▸ **To do**: Tally the lines below that contain "Unpin". The number is the whole answer.

(Bounding box prediction data)
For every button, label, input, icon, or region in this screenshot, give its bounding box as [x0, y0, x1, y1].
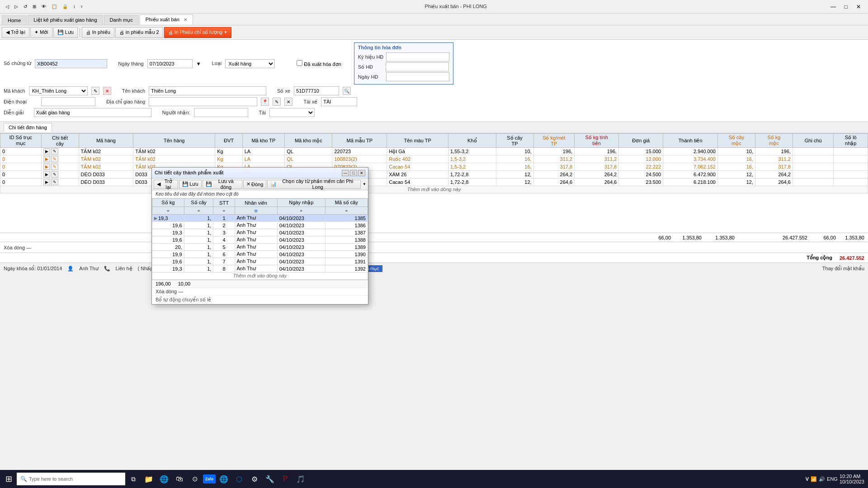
dia-chi-edit-icon[interactable]: ✎ — [273, 98, 281, 106]
save-button[interactable]: 💾 Lưu — [53, 27, 78, 38]
row-expand-icon[interactable]: ▶ — [43, 156, 50, 162]
nguoi-nhan-input[interactable] — [194, 108, 248, 117]
search-placeholder[interactable]: Type here to search — [29, 476, 73, 482]
row-edit-icon[interactable]: ✎ — [51, 156, 58, 162]
icon-more[interactable]: › — [79, 3, 84, 10]
icon-lock[interactable]: 🔒 — [61, 3, 70, 10]
row-expand-icon[interactable]: ▶ — [43, 148, 50, 155]
add-row-text[interactable]: Thêm mới vào dòng này — [0, 186, 868, 193]
tab-phieuxuatban[interactable]: Phiếu xuất bán ✕ — [140, 14, 193, 25]
icon-arrow-left[interactable]: ◁ — [4, 3, 11, 10]
back-button[interactable]: ◀ Trở lại — [2, 27, 29, 38]
modal-maximize-button[interactable]: □ — [350, 170, 357, 176]
print-qty-button[interactable]: 🖨 In Phiếu chỉ số lượng ▼ — [164, 27, 231, 38]
xoa-dong-button[interactable]: Xóa dòng — — [4, 245, 31, 250]
ky-hieu-hd-input[interactable] — [386, 52, 449, 61]
tab-danhmuc[interactable]: Danh mục — [104, 15, 139, 25]
ngay-thang-input[interactable] — [147, 59, 193, 68]
tray-sound-icon[interactable]: 🔊 — [819, 476, 825, 482]
modal-xoa-dong[interactable]: Xóa dòng — — [152, 287, 368, 295]
thay-doi-mat-khau[interactable]: Thay đổi mật khẩu — [822, 266, 864, 272]
minimize-button[interactable]: — — [827, 2, 839, 11]
tab-close-icon[interactable]: ✕ — [184, 17, 187, 22]
row-edit-icon[interactable]: ✎ — [51, 148, 58, 155]
row-edit-icon[interactable]: ✎ — [51, 171, 58, 178]
taskbar-app1-icon[interactable]: 🔧 — [263, 472, 277, 486]
taskbar-edge-icon[interactable]: 🌐 — [157, 472, 171, 486]
so-chung-tu-input[interactable] — [35, 59, 107, 68]
close-button[interactable]: ✕ — [853, 2, 864, 11]
taskbar-files-icon[interactable]: 📁 — [142, 472, 156, 486]
row-expand-icon[interactable]: ▶ — [43, 171, 50, 178]
modal-save-button[interactable]: 💾 Lưu — [179, 180, 201, 189]
tray-v-icon[interactable]: V — [806, 476, 809, 482]
modal-table-row[interactable]: 19,3 1, 3 Anh Thư 04/10/2023 1387 — [152, 229, 368, 236]
modal-save-close-button[interactable]: 💾 Lưu và đóng — [203, 180, 242, 189]
calendar-icon[interactable]: ▼ — [196, 61, 201, 66]
taskbar-globe2-icon[interactable]: 🌐 — [217, 472, 231, 486]
dia-chi-clear-icon[interactable]: ✕ — [284, 98, 292, 106]
table-row[interactable]: 0 ▶ ✎ TẦM k02 TẦM k02 Kg LA QL 100823(2)… — [0, 155, 868, 163]
modal-table-wrapper[interactable]: Số kg Số cây STT Nhân viên Ngày nhập Mã … — [152, 198, 368, 280]
modal-table-row[interactable]: 19,9 1, 6 Anh Thư 04/10/2023 1390 — [152, 251, 368, 258]
icon-eye[interactable]: 👁 — [40, 3, 48, 10]
dia-chi-giao-hang-input[interactable] — [149, 97, 257, 106]
modal-close-btn[interactable]: ✕ Đóng — [243, 180, 266, 189]
taskbar-settings-icon[interactable]: ⚙ — [247, 472, 262, 486]
taskbar-app3-icon[interactable]: 🎵 — [293, 472, 308, 486]
icon-swap[interactable]: ↕ — [71, 3, 77, 10]
modal-dropdown-arrow[interactable]: ▼ — [363, 182, 366, 186]
maximize-button[interactable]: □ — [840, 2, 852, 11]
tab-chi-tiet-don-hang[interactable]: Chi tiết đơn hàng — [4, 123, 52, 132]
dien-thoai-input[interactable] — [41, 97, 95, 106]
row-expand-icon[interactable]: ▶ — [43, 179, 50, 185]
ma-khach-clear-icon[interactable]: ✕ — [103, 87, 111, 95]
icon-arrow-right[interactable]: ▷ — [13, 3, 20, 10]
taskbar-store-icon[interactable]: 🛍 — [172, 472, 187, 486]
cell-chitiet[interactable]: ▶ ✎ — [41, 148, 79, 155]
modal-add-row[interactable]: Thêm mới vào dòng này — [152, 272, 368, 280]
modal-table-row[interactable]: 19,6 1, 2 Anh Thư 04/10/2023 1386 — [152, 222, 368, 229]
taskbar-vscode-icon[interactable]: ⬡ — [232, 472, 246, 486]
modal-table-row[interactable]: 19,3 1, 8 Anh Thư 04/10/2023 1392 — [152, 265, 368, 272]
title-bar-left-icons[interactable]: ◁ ▷ ↺ ⊞ 👁 📋 🔒 ↕ › — [4, 3, 84, 10]
cell-chitiet[interactable]: ▶ ✎ — [41, 155, 79, 163]
modal-add-row-btn[interactable]: ⊕ — [254, 208, 258, 213]
dia-chi-map-icon[interactable]: 📍 — [261, 98, 269, 106]
da-xuat-hoa-don-checkbox[interactable] — [297, 60, 302, 66]
taskbar-task-view-icon[interactable]: ⧉ — [126, 472, 141, 486]
taskbar-zalo-icon[interactable]: Zalo — [203, 474, 216, 483]
modal-table-row[interactable]: 19,6 1, 4 Anh Thư 04/10/2023 1388 — [152, 236, 368, 244]
modal-table-row[interactable]: ▶ 19,3 1, 1 Anh Thư 04/10/2023 1385 — [152, 215, 368, 222]
row-expand-icon[interactable]: ▶ — [43, 164, 50, 170]
tray-network-icon[interactable]: 📶 — [811, 476, 817, 482]
modal-chon-cay-button[interactable]: 📊 Chọn cây từ phần mềm cân Phi Long — [267, 180, 361, 189]
modal-table-row[interactable]: 19,6 1, 7 Anh Thư 04/10/2023 1391 — [152, 258, 368, 265]
cell-chitiet[interactable]: ▶ ✎ — [41, 171, 79, 178]
row-edit-icon[interactable]: ✎ — [51, 164, 58, 170]
modal-close-button[interactable]: ✕ — [358, 170, 365, 176]
modal-window-controls[interactable]: — □ ✕ — [342, 170, 365, 176]
taskbar-app2-icon[interactable]: P — [278, 472, 292, 486]
cell-chitiet[interactable]: ▶ ✎ — [41, 178, 79, 186]
icon-clipboard[interactable]: 📋 — [50, 3, 59, 10]
table-row[interactable]: 0 ▶ ✎ DÉO D033 D033 Kg LA QL 260319 XÁM … — [0, 171, 868, 178]
taskbar-search-bar[interactable]: 🔍 Type here to search — [17, 473, 125, 485]
tai-select[interactable] — [269, 108, 315, 117]
table-row[interactable]: 0 ▶ ✎ DÉO D033 D033 Kg LA QL 110819 Caca… — [0, 178, 868, 186]
cell-chitiet[interactable]: ▶ ✎ — [41, 163, 79, 171]
so-xe-search-icon[interactable]: 🔍 — [343, 87, 351, 95]
modal-table-row[interactable]: 20, 1, 5 Anh Thư 04/10/2023 1389 — [152, 244, 368, 251]
so-xe-input[interactable] — [294, 86, 339, 95]
modal-back-button[interactable]: ◀ Trở lại — [154, 180, 178, 189]
loai-select[interactable]: Xuất hàng — [225, 59, 275, 68]
ten-khach-input[interactable] — [149, 86, 266, 95]
print-button[interactable]: 🖨 In phiếu — [82, 27, 114, 38]
tray-lang[interactable]: ENG — [827, 476, 838, 482]
window-controls[interactable]: — □ ✕ — [827, 2, 864, 11]
so-hd-input[interactable] — [386, 62, 449, 71]
icon-refresh[interactable]: ↺ — [22, 3, 29, 10]
print2-button[interactable]: 🖨 in phiếu mẫu 2 — [115, 27, 163, 38]
dien-giai-input[interactable] — [34, 108, 151, 117]
ma-khach-edit-icon[interactable]: ✎ — [91, 87, 99, 95]
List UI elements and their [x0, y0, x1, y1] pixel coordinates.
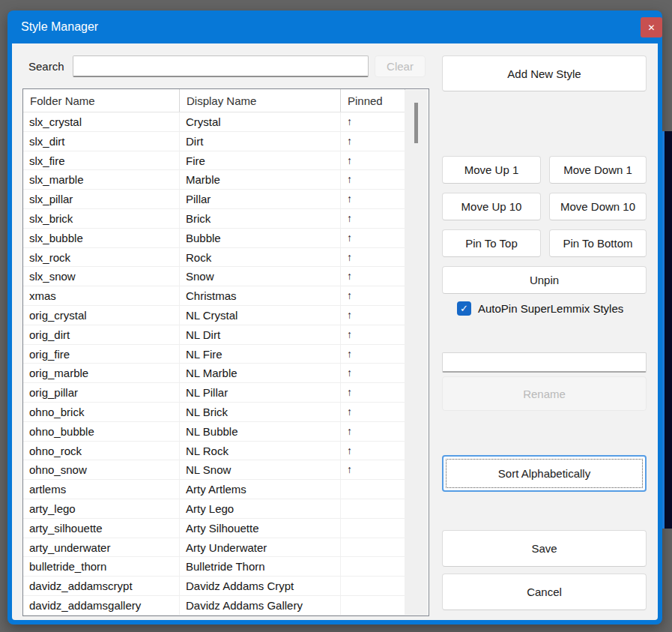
folder-name-cell: ohno_bubble [23, 422, 180, 441]
table-row[interactable]: orig_marble NL Marble ↑ [23, 364, 405, 383]
table-row[interactable]: slx_fire Fire ↑ [23, 151, 405, 171]
table-row[interactable]: ohno_brick NL Brick ↑ [23, 403, 405, 422]
table-row[interactable]: slx_brick Brick ↑ [23, 209, 405, 229]
titlebar[interactable]: Style Manager ✕ [7, 10, 662, 43]
column-header-folder-name[interactable]: Folder Name [23, 89, 180, 112]
add-new-style-button[interactable]: Add New Style [442, 55, 647, 91]
folder-name-cell: arty_lego [23, 499, 180, 518]
table-row[interactable]: slx_snow Snow ↑ [23, 267, 405, 286]
display-name-cell: Davidz Addams Gallery [180, 596, 341, 615]
display-name-cell: Rock [180, 248, 341, 267]
style-manager-dialog: Style Manager ✕ Search Clear Folder Name… [7, 10, 662, 625]
table-row[interactable]: slx_pillar Pillar ↑ [23, 190, 405, 209]
window-title: Style Manager [21, 10, 98, 43]
autopin-checkbox[interactable]: ✓ [457, 301, 471, 316]
display-name-cell: Snow [180, 267, 341, 286]
pinned-cell: ↑ [341, 286, 405, 305]
table-row[interactable]: xmas Christmas ↑ [23, 286, 405, 306]
table-row[interactable]: slx_rock Rock ↑ [23, 248, 405, 268]
list-scrollbar[interactable] [405, 90, 428, 616]
move-down-1-button[interactable]: Move Down 1 [549, 156, 647, 184]
rename-button[interactable]: Rename [442, 376, 647, 411]
move-down-10-button[interactable]: Move Down 10 [549, 193, 647, 220]
move-up-10-button[interactable]: Move Up 10 [442, 193, 541, 220]
pinned-cell: ↑ [341, 345, 405, 364]
column-header-pinned[interactable]: Pinned [341, 89, 405, 112]
column-header-display-name[interactable]: Display Name [180, 89, 341, 112]
pinned-cell: ↑ [341, 267, 405, 286]
folder-name-cell: slx_brick [23, 209, 180, 228]
rename-label: Rename [523, 388, 566, 400]
style-list[interactable]: Folder Name Display Name Pinned slx_crys… [22, 88, 429, 616]
table-row[interactable]: orig_crystal NL Crystal ↑ [23, 306, 405, 325]
table-row[interactable]: ohno_snow NL Snow ↑ [23, 460, 405, 480]
move-down-10-label: Move Down 10 [560, 200, 635, 213]
folder-name-cell: slx_pillar [23, 190, 180, 208]
table-row[interactable]: ohno_rock NL Rock ↑ [23, 442, 405, 461]
display-name-cell: NL Bubble [180, 422, 341, 441]
table-row[interactable]: slx_dirt Dirt ↑ [23, 132, 405, 151]
pinned-cell: ↑ [341, 422, 405, 441]
table-row[interactable]: artlems Arty Artlems [23, 480, 405, 499]
pin-to-bottom-button[interactable]: Pin To Bottom [549, 229, 647, 257]
table-row[interactable]: slx_bubble Bubble ↑ [23, 229, 405, 248]
pinned-cell: ↑ [341, 170, 405, 189]
table-row[interactable]: arty_lego Arty Lego [23, 499, 405, 519]
pinned-cell: ↑ [341, 151, 405, 170]
cancel-button[interactable]: Cancel [442, 574, 647, 610]
folder-name-cell: slx_marble [23, 170, 180, 189]
display-name-cell: NL Fire [180, 345, 341, 364]
sort-alphabetically-label: Sort Alphabetically [498, 467, 590, 480]
move-up-10-label: Move Up 10 [461, 200, 522, 213]
table-row[interactable]: davidz_addamsgallery Davidz Addams Galle… [23, 596, 405, 616]
scrollbar-thumb[interactable] [414, 103, 418, 143]
folder-name-cell: slx_rock [23, 248, 180, 267]
display-name-cell: Arty Artlems [180, 480, 341, 499]
folder-name-cell: ohno_brick [23, 403, 180, 421]
table-row[interactable]: slx_marble Marble ↑ [23, 170, 405, 190]
table-row[interactable]: bulletride_thorn Bulletride Thorn [23, 557, 405, 577]
save-label: Save [531, 542, 557, 555]
style-list-header: Folder Name Display Name Pinned [23, 89, 405, 112]
table-row[interactable]: orig_dirt NL Dirt ↑ [23, 325, 405, 345]
table-row[interactable]: orig_fire NL Fire ↑ [23, 345, 405, 364]
pin-to-top-button[interactable]: Pin To Top [442, 229, 541, 257]
display-name-cell: NL Marble [180, 364, 341, 382]
folder-name-cell: xmas [23, 286, 180, 305]
table-row[interactable]: arty_underwater Arty Underwater [23, 538, 405, 558]
folder-name-cell: slx_crystal [23, 112, 180, 131]
display-name-cell: NL Dirt [180, 325, 341, 344]
display-name-cell: Marble [180, 170, 341, 189]
add-new-style-label: Add New Style [507, 67, 581, 80]
autopin-checkbox-row[interactable]: ✓ AutoPin SuperLemmix Styles [457, 300, 623, 316]
table-row[interactable]: arty_silhouette Arty Silhouette [23, 519, 405, 538]
folder-name-cell: orig_fire [23, 345, 180, 364]
search-input[interactable] [73, 55, 369, 77]
pinned-cell: ↑ [341, 403, 405, 421]
move-up-1-button[interactable]: Move Up 1 [442, 156, 541, 184]
rename-input[interactable] [442, 352, 647, 373]
folder-name-cell: davidz_addamsgallery [23, 596, 180, 615]
unpin-label: Unpin [530, 274, 559, 286]
close-icon: ✕ [647, 22, 655, 33]
clear-search-button[interactable]: Clear [375, 55, 426, 77]
folder-name-cell: ohno_rock [23, 442, 180, 460]
pinned-cell: ↑ [341, 306, 405, 325]
table-row[interactable]: slx_crystal Crystal ↑ [23, 112, 405, 132]
sort-alphabetically-button[interactable]: Sort Alphabetically [442, 455, 647, 492]
background-window-edge [662, 131, 672, 529]
display-name-cell: Fire [180, 151, 341, 170]
pinned-cell [341, 480, 405, 499]
display-name-cell: Arty Silhouette [180, 519, 341, 538]
close-button[interactable]: ✕ [641, 17, 662, 37]
folder-name-cell: arty_underwater [23, 538, 180, 557]
pinned-cell [341, 519, 405, 538]
pinned-cell: ↑ [341, 112, 405, 131]
table-row[interactable]: davidz_addamscrypt Davidz Addams Crypt [23, 577, 405, 596]
pinned-cell: ↑ [341, 229, 405, 247]
table-row[interactable]: ohno_bubble NL Bubble ↑ [23, 422, 405, 442]
table-row[interactable]: orig_pillar NL Pillar ↑ [23, 383, 405, 403]
unpin-button[interactable]: Unpin [442, 266, 647, 294]
move-down-1-label: Move Down 1 [563, 163, 632, 176]
save-button[interactable]: Save [442, 530, 647, 567]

▸ **Output for this task**: 2